Troubleshooting#

Common issues and how to resolve them.

Control plane issues#

Control plane won't start#

Symptom: Control plane exits immediately or fails to bind.

Check the logs:

control-plane -config navarch.yaml 2>&1 | head -50

Common causes:

Error	Cause	Fix
`address already in use`	Another process on the port	Change `server.grpc_port` or stop the other process
`invalid configuration`	YAML syntax error	Validate with `yq` or an online YAML validator
`provider not found`	Missing provider config	Add the provider to `providers:` section
`failed to initialize provider`	Bad credentials	Check API key environment variables

Nodes not registering#

Symptom: Nodes are running but don't appear in navarch list.

Check node agent logs:

journalctl -u navarch-node -f

Common causes:

Error	Cause	Fix
`connection refused`	Wrong control plane address	Check `--server` flag or `NAVARCH_SERVER` env var
`TLS handshake failed`	Certificate mismatch	Use `--insecure` for testing or fix certificates
`authentication failed`	Bad or missing token	Check `--token` flag matches control plane config
`context deadline exceeded`	Network/firewall issue	Check security groups allow gRPC port

Health checks not running#

Symptom: Nodes show as healthy but health data is stale.
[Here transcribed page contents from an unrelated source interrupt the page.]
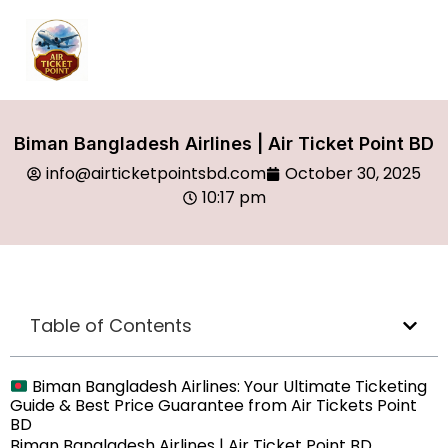
Biman Bangladesh Airlines | Air Ticket Point BD
info@airticketpointsbd.com
October 30, 2025
10:17 pm
Table of Contents
Biman Bangladesh Airlines: Your Ultimate Ticketing
Guide & Best Price Guarantee from Air Tickets Point
BD
Biman Bangladesh Airlines | Air Ticket Point BD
Check: 1. Node agent is running: systemctl status navarch-node 2. NVML is accessible: nvidia-smi works on the node 3. Health check interval in config isn't too long

Node agent issues#

NVML initialization failed#

Symptom: Node agent logs failed to initialize NVML or NVML not found.

Causes and fixes:

NVIDIA drivers not installed
```
nvidia-smi  # Should show GPU info
```
If not working, install drivers.
libnvidia-ml.so not in path
```
ldconfig -p | grep nvidia-ml
```
If missing, the NVIDIA driver installation is incomplete.

Running in container without GPU access

docker run --gpus all ...  # Need --gpus flag

Node marked unhealthy but GPUs are fine#

Symptom: Node transitions to unhealthy but nvidia-smi shows no issues.

Check health events:

navarch get <node-id> -o json | jq '.health_events'

Common causes: - Transient XID error that resolved - Thermal throttling that recovered - Network blip caused missed heartbeats

Resolution: If the issue resolved, the node will recover automatically (for non-fatal errors). For fatal XID errors, the node must be replaced.

Node agent high CPU usage#

Symptom: Node agent using excessive CPU.

Common causes: - Health check interval too short (sub-second) - NVML calls hanging and retrying - Debug logging enabled in production

Fix: Set reasonable intervals in config:

heartbeat_interval: 30s
health_check_interval: 60s

Autoscaling issues#

Pool not scaling up#

Symptom: Utilization is high but no new nodes are provisioned.

Check:

At max capacity?
```
navarch pool status <pool-name>
```
If total_nodes == max_nodes, can't scale further.
Cooldown active?
```
grep "cooldown" control-plane.log
```
Wait for cooldown to expire.
Provider quota exceeded? Check cloud provider console for quota limits.
Metrics not flowing? Ensure nodes are sending heartbeats with utilization data.

Pool not scaling down#

Symptom: Utilization is low but nodes aren't terminated.

Check:

At min capacity? If total_nodes == min_nodes, can't scale lower.
Cooldown active? Scale-down also respects cooldown.
Nodes cordoned? Cordoned nodes are prioritized for removal but won't be removed if at min.

Autoscaler oscillating#

Symptom: Pool scales up and down repeatedly.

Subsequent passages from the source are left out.